While the medicinal use of other yam species dates back over 2,000 years, the "discovery" of wild yam was relatively recent. Dr. Bone, a Hessian mercenary and physician who settled in New Jersey after the American Revolution, is reported to have used wild yam root to treat "bilious colic" in the latter part of the 18th Century. Prior to that, the root was primarily used in poultices to treat wounds. Steroidal sapogenins found in several yam species have been used in the production of oral contraceptives and synthetic hormones (such as progesterone, corticosteroids, estrogens, androgens, and other sex hormones) since 1940. In recent years, wild yam root has become popular for treatment of menopausal symptoms, premenstrual syndrome (PMS), and abdominal cramps; however, there is little scientific evidence to support such use.
Wild yam contains steroidal sapogenins (most notably diosgenin) and alkaloids. Wild yam extracts are often standardized to provide consistent diosgenin levels.
Much of the popular use of wild yam is based on the erroneous belief that diosgenin can act as a precursor for DHEA, progesterone, and other steroid hormones. Pharmaceutical hormones are made from diosgenin through a chemical conversion process. This chemical synthesis does not occur in the body. There is no scientific evidence that the use of wild yam can influence hormonal levels or alleviate symptoms associated with PMS or menopause.

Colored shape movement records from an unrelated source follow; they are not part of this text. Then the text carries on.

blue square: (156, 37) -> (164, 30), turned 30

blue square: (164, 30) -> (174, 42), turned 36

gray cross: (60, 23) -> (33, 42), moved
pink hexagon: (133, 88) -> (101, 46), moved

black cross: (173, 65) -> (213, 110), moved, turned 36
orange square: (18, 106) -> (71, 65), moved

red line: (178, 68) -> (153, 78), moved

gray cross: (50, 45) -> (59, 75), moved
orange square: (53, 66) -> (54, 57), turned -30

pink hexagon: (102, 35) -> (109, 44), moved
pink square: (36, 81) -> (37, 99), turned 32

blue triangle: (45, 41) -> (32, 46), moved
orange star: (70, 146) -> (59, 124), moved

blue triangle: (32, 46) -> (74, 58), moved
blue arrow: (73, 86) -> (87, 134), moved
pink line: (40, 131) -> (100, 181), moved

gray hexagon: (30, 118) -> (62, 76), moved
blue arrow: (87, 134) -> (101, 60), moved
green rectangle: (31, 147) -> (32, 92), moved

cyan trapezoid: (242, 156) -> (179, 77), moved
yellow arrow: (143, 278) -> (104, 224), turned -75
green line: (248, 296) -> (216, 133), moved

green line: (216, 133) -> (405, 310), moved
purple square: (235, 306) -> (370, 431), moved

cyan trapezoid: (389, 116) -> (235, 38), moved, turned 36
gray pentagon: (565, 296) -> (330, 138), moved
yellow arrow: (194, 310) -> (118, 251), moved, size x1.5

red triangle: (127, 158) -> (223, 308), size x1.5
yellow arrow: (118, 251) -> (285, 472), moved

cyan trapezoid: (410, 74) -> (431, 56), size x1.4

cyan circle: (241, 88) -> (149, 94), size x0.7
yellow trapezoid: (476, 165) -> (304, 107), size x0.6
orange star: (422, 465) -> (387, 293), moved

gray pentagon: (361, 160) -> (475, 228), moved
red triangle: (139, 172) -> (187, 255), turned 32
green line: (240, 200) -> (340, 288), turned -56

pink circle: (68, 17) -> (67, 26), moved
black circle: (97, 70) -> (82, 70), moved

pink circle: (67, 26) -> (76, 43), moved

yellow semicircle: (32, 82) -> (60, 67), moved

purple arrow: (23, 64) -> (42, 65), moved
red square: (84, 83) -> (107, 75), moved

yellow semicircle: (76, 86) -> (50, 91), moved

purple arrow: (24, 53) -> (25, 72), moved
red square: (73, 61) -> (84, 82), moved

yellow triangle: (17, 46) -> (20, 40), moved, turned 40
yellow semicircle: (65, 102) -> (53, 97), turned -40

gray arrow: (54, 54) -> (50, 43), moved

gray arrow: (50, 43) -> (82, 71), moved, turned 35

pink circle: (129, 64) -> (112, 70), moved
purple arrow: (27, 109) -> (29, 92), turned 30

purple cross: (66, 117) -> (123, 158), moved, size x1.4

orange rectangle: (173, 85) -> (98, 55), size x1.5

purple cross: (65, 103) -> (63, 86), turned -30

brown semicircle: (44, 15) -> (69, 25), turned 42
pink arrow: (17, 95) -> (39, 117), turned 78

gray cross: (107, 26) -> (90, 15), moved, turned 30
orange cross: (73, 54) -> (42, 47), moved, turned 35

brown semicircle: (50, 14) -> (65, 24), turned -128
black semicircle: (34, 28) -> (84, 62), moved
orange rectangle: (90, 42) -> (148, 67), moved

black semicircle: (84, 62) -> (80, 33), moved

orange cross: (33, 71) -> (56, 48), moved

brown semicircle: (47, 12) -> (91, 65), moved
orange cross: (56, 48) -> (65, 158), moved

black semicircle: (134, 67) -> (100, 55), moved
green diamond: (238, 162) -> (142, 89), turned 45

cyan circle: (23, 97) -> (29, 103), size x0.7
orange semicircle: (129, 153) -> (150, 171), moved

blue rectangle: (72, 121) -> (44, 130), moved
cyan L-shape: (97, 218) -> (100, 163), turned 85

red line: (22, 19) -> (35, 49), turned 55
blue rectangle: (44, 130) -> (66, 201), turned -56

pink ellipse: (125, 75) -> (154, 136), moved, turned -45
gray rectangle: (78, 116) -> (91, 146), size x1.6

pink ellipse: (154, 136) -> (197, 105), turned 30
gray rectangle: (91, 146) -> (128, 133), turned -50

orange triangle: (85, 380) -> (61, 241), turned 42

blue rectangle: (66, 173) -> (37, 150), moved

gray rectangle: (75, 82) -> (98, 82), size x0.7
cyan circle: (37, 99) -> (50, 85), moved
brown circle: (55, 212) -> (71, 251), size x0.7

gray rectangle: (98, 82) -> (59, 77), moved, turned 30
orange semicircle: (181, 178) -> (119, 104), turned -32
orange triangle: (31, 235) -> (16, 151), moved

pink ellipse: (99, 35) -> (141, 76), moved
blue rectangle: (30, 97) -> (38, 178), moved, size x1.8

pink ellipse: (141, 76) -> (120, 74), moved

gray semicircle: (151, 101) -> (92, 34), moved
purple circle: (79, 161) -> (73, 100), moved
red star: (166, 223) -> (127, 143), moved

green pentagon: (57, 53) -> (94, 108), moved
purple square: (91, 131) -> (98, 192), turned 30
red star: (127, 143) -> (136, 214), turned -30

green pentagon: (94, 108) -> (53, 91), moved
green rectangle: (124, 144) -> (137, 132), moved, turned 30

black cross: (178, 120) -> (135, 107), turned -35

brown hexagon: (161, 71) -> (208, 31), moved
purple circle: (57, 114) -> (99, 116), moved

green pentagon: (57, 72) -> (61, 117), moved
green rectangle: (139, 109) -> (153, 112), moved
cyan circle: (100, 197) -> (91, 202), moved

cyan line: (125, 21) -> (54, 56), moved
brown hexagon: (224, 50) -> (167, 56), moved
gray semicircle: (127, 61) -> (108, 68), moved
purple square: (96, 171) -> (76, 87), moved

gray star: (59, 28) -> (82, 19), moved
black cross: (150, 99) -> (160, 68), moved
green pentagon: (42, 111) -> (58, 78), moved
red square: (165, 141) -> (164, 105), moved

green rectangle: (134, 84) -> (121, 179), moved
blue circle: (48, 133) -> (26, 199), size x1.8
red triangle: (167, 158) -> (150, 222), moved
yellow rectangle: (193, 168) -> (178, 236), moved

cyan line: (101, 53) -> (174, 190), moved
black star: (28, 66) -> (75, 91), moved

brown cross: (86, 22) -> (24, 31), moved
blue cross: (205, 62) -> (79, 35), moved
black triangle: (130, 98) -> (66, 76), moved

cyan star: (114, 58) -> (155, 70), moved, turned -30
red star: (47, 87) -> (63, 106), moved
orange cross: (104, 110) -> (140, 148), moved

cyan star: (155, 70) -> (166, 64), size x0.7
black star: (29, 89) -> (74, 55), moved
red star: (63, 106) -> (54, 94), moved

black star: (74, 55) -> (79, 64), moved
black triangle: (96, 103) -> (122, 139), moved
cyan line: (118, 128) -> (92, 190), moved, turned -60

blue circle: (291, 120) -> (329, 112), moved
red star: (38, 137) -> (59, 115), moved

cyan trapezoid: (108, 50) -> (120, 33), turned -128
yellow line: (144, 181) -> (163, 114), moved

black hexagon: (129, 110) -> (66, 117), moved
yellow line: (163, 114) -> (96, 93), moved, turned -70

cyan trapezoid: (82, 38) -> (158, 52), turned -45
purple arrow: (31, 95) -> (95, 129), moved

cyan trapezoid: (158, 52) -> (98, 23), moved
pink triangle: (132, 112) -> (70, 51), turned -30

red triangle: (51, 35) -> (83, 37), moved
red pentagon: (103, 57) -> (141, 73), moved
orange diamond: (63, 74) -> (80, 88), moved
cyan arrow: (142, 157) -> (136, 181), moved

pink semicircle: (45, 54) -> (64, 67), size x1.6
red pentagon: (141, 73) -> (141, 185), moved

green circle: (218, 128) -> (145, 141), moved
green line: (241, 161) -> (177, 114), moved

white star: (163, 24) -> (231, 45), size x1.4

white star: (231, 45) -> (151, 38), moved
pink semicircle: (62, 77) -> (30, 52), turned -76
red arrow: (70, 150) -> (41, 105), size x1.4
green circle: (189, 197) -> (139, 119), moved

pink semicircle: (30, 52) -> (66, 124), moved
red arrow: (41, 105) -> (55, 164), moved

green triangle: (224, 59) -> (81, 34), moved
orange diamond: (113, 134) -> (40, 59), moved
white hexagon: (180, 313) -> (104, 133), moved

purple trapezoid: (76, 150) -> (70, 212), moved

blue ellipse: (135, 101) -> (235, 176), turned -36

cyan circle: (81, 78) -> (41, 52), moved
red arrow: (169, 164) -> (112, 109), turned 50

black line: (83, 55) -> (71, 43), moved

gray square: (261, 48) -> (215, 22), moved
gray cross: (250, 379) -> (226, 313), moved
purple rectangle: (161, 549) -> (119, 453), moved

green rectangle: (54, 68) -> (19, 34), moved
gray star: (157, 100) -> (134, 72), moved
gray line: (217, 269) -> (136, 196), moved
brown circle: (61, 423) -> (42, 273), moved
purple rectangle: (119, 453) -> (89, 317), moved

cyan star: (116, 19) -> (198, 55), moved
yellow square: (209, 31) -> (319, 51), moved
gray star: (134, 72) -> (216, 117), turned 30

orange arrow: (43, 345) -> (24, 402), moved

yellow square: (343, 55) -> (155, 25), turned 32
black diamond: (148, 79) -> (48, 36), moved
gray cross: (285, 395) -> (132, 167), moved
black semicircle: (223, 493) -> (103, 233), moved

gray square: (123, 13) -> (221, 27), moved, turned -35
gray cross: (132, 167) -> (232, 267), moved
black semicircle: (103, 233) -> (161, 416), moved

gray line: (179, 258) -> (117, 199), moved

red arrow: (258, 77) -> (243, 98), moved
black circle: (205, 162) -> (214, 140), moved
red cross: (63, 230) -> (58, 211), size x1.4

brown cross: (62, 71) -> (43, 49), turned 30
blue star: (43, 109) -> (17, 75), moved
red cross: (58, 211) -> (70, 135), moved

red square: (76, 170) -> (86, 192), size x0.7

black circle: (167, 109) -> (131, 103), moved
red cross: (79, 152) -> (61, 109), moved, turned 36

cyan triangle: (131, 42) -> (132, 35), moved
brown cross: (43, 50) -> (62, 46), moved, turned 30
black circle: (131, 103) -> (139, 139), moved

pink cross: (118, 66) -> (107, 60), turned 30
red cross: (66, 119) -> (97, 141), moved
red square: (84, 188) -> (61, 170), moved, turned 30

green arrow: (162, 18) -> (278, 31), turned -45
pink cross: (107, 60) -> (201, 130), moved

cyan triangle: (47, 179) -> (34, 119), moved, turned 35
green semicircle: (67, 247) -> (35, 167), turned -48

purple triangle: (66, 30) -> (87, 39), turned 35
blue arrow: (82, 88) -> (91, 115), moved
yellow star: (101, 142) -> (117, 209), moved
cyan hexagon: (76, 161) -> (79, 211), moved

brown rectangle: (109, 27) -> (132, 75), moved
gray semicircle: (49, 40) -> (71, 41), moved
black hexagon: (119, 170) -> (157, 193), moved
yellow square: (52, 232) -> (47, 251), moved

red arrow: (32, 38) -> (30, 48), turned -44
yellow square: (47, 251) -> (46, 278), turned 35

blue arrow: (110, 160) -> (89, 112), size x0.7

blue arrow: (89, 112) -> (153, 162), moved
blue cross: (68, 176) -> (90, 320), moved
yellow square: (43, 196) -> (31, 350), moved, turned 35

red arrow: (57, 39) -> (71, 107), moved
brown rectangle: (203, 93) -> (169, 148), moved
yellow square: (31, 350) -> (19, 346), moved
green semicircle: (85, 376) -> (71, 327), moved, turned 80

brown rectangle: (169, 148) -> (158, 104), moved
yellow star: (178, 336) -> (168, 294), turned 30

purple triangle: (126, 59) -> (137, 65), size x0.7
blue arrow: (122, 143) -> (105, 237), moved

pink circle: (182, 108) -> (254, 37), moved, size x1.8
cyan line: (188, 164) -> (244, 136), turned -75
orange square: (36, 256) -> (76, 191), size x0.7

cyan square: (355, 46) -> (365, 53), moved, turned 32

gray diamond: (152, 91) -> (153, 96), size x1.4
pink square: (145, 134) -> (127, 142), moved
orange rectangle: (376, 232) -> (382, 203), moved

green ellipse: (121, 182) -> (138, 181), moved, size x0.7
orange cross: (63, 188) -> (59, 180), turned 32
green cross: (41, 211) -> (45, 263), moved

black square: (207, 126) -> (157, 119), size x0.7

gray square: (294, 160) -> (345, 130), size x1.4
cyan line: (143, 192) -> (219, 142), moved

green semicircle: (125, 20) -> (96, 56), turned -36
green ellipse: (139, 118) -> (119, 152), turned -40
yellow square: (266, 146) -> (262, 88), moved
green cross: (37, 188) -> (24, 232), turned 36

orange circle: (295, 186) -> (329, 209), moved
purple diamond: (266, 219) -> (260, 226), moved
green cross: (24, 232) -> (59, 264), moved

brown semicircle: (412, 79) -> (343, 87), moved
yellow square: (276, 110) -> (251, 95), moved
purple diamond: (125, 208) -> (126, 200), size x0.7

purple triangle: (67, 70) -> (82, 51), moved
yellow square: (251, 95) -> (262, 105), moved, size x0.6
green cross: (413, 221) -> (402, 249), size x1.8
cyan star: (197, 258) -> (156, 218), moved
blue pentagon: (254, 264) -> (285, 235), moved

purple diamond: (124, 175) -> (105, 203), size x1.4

Wild yam root is commonly taken in doses of 1,000 mg per day, and there are no known side effects at this dosage range. Topical creams containing wild yam can be applied liberally with no adverse effects, with the possible exception of allergic reactions in some individuals. Wild yam contains alkaloids which are poisonous in large doses; however, there are no known cases of wild yam toxicity.